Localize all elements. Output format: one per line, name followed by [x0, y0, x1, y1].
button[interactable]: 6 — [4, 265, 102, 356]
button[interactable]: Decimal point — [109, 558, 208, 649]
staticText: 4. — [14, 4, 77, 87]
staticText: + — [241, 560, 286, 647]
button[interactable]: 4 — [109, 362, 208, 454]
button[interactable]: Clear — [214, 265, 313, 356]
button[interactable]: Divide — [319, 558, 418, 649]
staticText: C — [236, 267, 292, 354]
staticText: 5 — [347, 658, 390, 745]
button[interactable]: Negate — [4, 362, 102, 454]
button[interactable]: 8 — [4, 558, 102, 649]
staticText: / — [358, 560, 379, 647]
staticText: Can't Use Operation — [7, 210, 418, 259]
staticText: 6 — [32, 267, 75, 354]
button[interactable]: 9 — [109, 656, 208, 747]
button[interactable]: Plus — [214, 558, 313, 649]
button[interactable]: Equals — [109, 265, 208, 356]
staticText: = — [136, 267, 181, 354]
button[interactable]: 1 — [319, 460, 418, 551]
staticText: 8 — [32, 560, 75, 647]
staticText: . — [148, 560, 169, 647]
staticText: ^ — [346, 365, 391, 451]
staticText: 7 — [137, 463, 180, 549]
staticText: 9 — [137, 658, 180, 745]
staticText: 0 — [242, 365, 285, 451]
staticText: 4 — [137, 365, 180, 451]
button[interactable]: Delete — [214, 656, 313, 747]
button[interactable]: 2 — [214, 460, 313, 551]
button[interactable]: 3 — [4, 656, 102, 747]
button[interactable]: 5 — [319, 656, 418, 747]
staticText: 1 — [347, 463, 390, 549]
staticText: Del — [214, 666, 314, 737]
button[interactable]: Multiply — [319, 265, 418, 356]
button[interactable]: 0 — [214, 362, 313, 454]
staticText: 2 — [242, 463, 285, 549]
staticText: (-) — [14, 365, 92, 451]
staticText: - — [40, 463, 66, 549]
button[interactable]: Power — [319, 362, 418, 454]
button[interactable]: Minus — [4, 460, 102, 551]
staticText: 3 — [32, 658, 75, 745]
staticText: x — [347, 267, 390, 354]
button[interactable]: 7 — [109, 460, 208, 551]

-*-*-

### EXERCISE REQUIREMENTS
All of the entries above must be quoted exactly.

### REPLY TO THE TASK
Localize all elements. Output format: one per line, name followed by [x0, y0, x1, y1].
button[interactable]: 6 — [4, 265, 102, 356]
button[interactable]: Decimal point — [109, 558, 208, 649]
staticText: 4. — [14, 4, 77, 87]
staticText: + — [241, 560, 286, 647]
button[interactable]: 4 — [109, 362, 208, 454]
button[interactable]: Clear — [214, 265, 313, 356]
button[interactable]: Divide — [319, 558, 418, 649]
staticText: C — [236, 267, 292, 354]
staticText: 5 — [347, 658, 390, 745]
button[interactable]: Negate — [4, 362, 102, 454]
button[interactable]: 8 — [4, 558, 102, 649]
staticText: / — [358, 560, 379, 647]
staticText: Can't Use Operation — [7, 210, 418, 259]
staticText: 6 — [32, 267, 75, 354]
button[interactable]: 9 — [109, 656, 208, 747]
button[interactable]: Plus — [214, 558, 313, 649]
button[interactable]: Equals — [109, 265, 208, 356]
staticText: = — [136, 267, 181, 354]
button[interactable]: 1 — [319, 460, 418, 551]
staticText: 8 — [32, 560, 75, 647]
staticText: . — [148, 560, 169, 647]
staticText: ^ — [346, 365, 391, 451]
staticText: 7 — [137, 463, 180, 549]
staticText: 9 — [137, 658, 180, 745]
staticText: 0 — [242, 365, 285, 451]
staticText: 4 — [137, 365, 180, 451]
button[interactable]: Delete — [214, 656, 313, 747]
button[interactable]: 2 — [214, 460, 313, 551]
button[interactable]: 3 — [4, 656, 102, 747]
button[interactable]: 5 — [319, 656, 418, 747]
staticText: 1 — [347, 463, 390, 549]
staticText: Del — [214, 666, 314, 737]
button[interactable]: Multiply — [319, 265, 418, 356]
button[interactable]: 0 — [214, 362, 313, 454]
staticText: 2 — [242, 463, 285, 549]
staticText: (-) — [14, 365, 92, 451]
staticText: - — [40, 463, 66, 549]
button[interactable]: Power — [319, 362, 418, 454]
button[interactable]: Minus — [4, 460, 102, 551]
staticText: 3 — [32, 658, 75, 745]
staticText: x — [347, 267, 390, 354]
button[interactable]: 7 — [109, 460, 208, 551]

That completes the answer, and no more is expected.